South Africa: Parliament's 2017 Report Card, According to Parliament

Here's Parliament's own report for the year. It's left out all the messy bits, like mass walkouts by MPs, repeated calls for "order" in the House, Ministers ignoring requests to appear before Committees, Members' absenteeism, motions of no confidence in the president....but read for yourself and decide if your Parliament passed muster.

Parliament, Tuesday 12 December 2017 - Parliament exercised its constitutional tasks with renewed dedication and diligence during 2017.

This was demonstrated in 50 debates during 92 plenary sittings of the National Assembly and National Council of Provinces. The debates provided a national forum for public consideration of issues like the State of the Nation Address, violence against women and children and the Constitution's provisions on land reform and expropriation. Questions for oral reply and written reply also played a role in overseeing executive action. Questions for oral reply featured on 31 occasions during plenary sittings. The President appeared before Parliament five times for oral replies to questions and answered 30 questions. The Deputy President appeared 10 times and answered 60 questions. In addition, 4 236 written questions were put to the President and the National Executive (the Deputy President and Cabinet Ministers) and a total of 3 560 questions had been responded to by November.

Parliament's activism and responsiveness was also on display in the work of committees. By November, parliamentary committees had held 1 458 meetings, 95 involving oversight visits and 28 involving public hearings. There was also the inquiry into developments at the South African Broadcasting Corporation, current inquiries into allegations of state capture and ongoing scrutiny of the South African Social Services Agency's management of social grants. The Standing Committee on Public Accounts, the Standing Committee on Finance and the Portfolio Committee on Public Service and Administration have also called for further consideration of developments surrounding Steinhoff. Parliament will continue implementing the Constitution's requirement that it oversee and scrutinise executive action. This includes ensuring information needed is provided to enable this exercise of scrutiny and oversight.

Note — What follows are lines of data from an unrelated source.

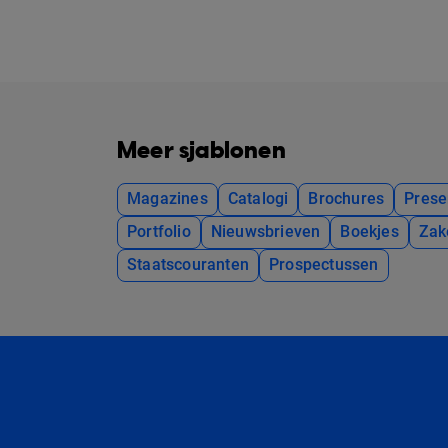
Meer sjablonen
Magazines
Catalogi
Brochures
Prese
Portfolio
Nieuwsbrieven
Boekjes
Zak
Staatscouranten
Prospectussen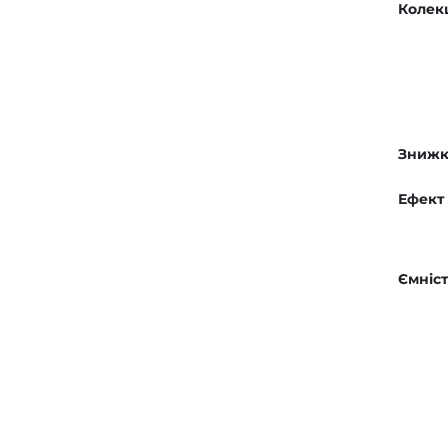
Колек
Знижк
Ефект
Ємніст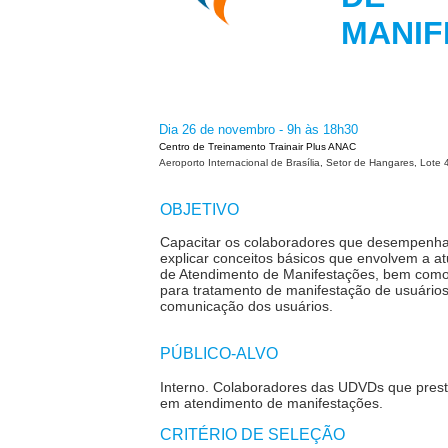
MANI
Dia 26 de novembro - 9h às 18h30
Centro de Treinamento Trainair Plus ANAC
Aeroporto Internacional de Brasília, Setor de Hangares, Lote 
OBJETIVO
Capacitar os colaboradores que desempenh
explicar conceitos básicos que envolvem a a
de Atendimento de Manifestações, bem como 
para tratamento de manifestação de usuários
comunicação dos usuários.
PÚBLICO-ALVO
Interno.
Colaboradores das UDVDs que prest
em atendimento de manifestações.
CRITÉRIO DE SELEÇÃO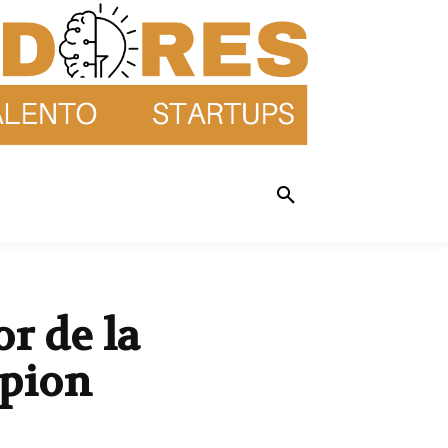
r de la
mpion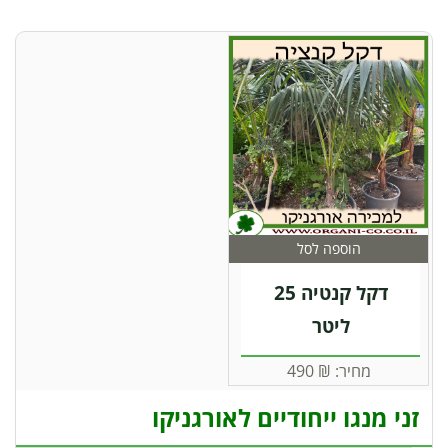
הוספה לסל
דקל קנטיה 25
ליטר
מחיר:
₪
490
זני מנגו ייחודיים לאורגניקו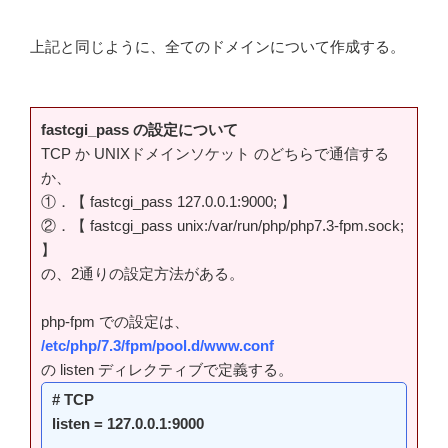
上記と同じように、全てのドメインについて作成する。
fastcgi_pass の設定について
TCP か UNIXドメインソケット のどちらで通信する
か、
①．【 fastcgi_pass 127.0.0.1:9000; 】
②．【 fastcgi_pass unix:/var/run/php/php7.3-fpm.sock;
】
の、2通りの設定方法がある。
php-fpm での設定は、
/etc/php/7.3/fpm/pool.d/www.conf
の listen ディレクティブで定義する。
# TCP
listen = 127.0.0.1:9000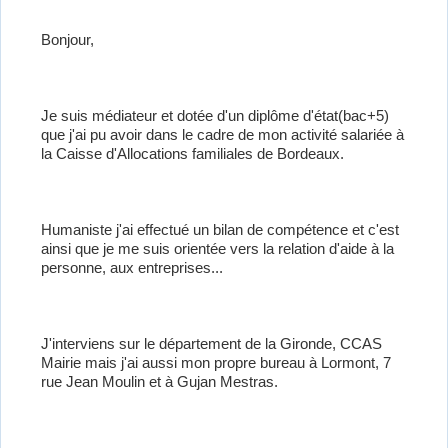
Bonjour,
Je suis médiateur et dotée d'un diplôme d'état(bac+5)
que j'ai pu avoir dans le cadre de mon activité salariée à
la Caisse d'Allocations familiales de Bordeaux.
Humaniste j'ai effectué un bilan de compétence et c'est
ainsi que je me suis orientée vers la relation d'aide à la
personne, aux entreprises...
J'interviens sur le département de la Gironde, CCAS
Mairie mais j'ai aussi mon propre bureau à Lormont, 7
rue Jean Moulin et à Gujan Mestras.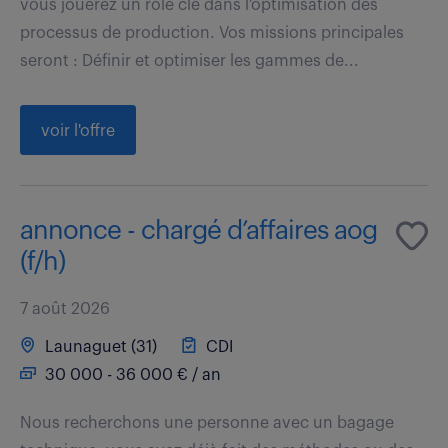
vous jouerez un rôle clé dans l'optimisation des
processus de production. Vos missions principales
seront : Définir et optimiser les gammes de...
voir l'offre
annonce - chargé d’affaires aog
(f/h)
7 août 2026
Launaguet (31)
CDI
30 000 - 36 000 € / an
Nous recherchons une personne avec un bagage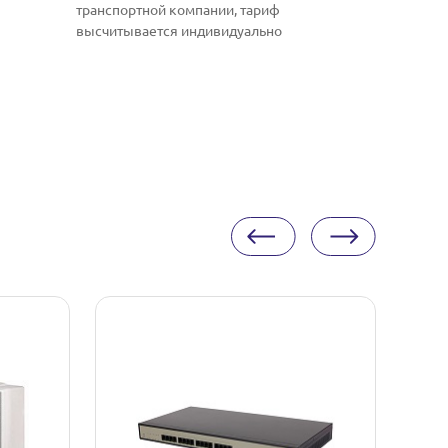
транспортной компании, тариф
высчитывается индивидуально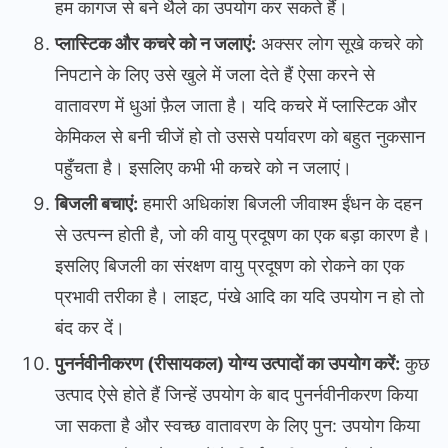
हम कागज से बने थैले का उपयोग कर सकते हैं।
प्लास्टिक और कचरे को न जलाएं:
अक्सर लोग सूखे कचरे को
निपटाने के लिए उसे खुले में जला देते हैं ऐसा करने से
वातावरण में धुआं फ़ैल जाता है। यदि कचरे में प्लास्टिक और
केमिकल से बनी चीजें हो तो उससे पर्यावरण को बहुत नुकसान
पहुँचता है। इसलिए कभी भी कचरे को न जलाएं।
बिजली बचाएं:
हमारी अधिकांश बिजली जीवाश्म ईंधन के दहन
से उत्पन्न होती है, जो की वायु प्रदूषण का एक बड़ा कारण है।
इसलिए बिजली का संरक्षण वायु प्रदूषण को रोकने का एक
प्रभावी तरीका है। लाइट, पंखे आदि का यदि उपयोग न हो तो
बंद कर दें।
पुनर्नवीनीकरण (रीसायकल) योग्य उत्पादों का उपयोग करें:
कुछ
उत्पाद ऐसे होते हैं जिन्हें उपयोग के बाद पुनर्नवीनीकरण किया
जा सकता है और स्वच्छ वातावरण के लिए पुन: उपयोग किया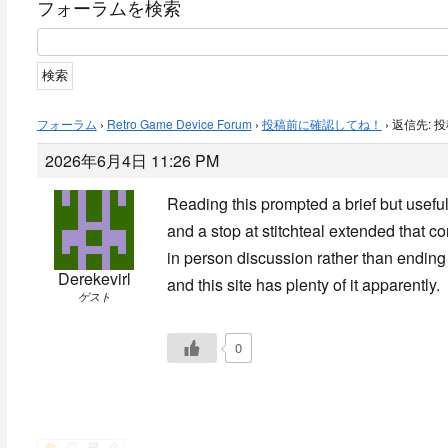
フォーラムを検索
フォーラム
›
Retro Game Device Forum
›
投稿前に確認してね！
›
返信先: 
2026年6月4日 11:26 PM
Reading this prompted a brief but usefu
and a stop at
stitchteal extended that co
in person discussion rather than ending 
Derekevirl
and this site has plenty of it apparently.
ゲスト
0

As at 5 December, Parliament had passed 18 of 33 Bills under consideration and the President had assented to nine. Bills passed included the Financial Intelligence Centre Amendment Bill (to strengthen South Africa's ability to prevent and punish financial crimes like money laundering, illicit capital flows, tax evasion, corruption and bribery and financing of terrorism), the Protected Disclosures Amendment Bill (with extra safeguards for whistleblowers) and the International Arbitration Bill. This Bill provides for recognition and enforcement of foreign arbitral awards. The National Legislature also initiated legislation. The Labour Laws Amendment Bill, a Private Member's Bill, which the National Assembly passed in November, provides for parental leave for fathers and for adoption and surrogacy leave. The draft Political Party Funding Bill, from the Ad Hoc Committee on Political Party Funding, introduces regulations that will, for the first time, govern private donations to political parties represented in Parliament and the Provincial Legislatures. The proposal to amend the National Credit Act, from the Portfolio Committee on Trade and Industry, aims to promote responsible lending and to protect vulnerable consumers. The legislative proposal to amend the Public Audit Act, from the Standing Committee on the Auditor General, aims to give the Auditor General the authority to deal effectively with adverse findings on public entities' management of public funds.

Recommendations from the independent panel, chaired by former President Kgalema Motlanthe which assessed the application and impact of the laws of our democracy, will further enrich lawmaking and oversight. The Speakers' Forum, a structure of Parliament and the Provincial Legislatures, appointed the panel in January and received its report in November.

Participation in international and regional parliamentary organisations - like the Inter-Parliamentary Union, the Commonwealth Parliamentary Association and the Pan African Parliament - continued with energy and unity of purpose.

As we bid farewell to 2017, we reaffirm our determination to continue building an activist people's Parliament, responsive to the people's needs, driven by the goal of a better life for all.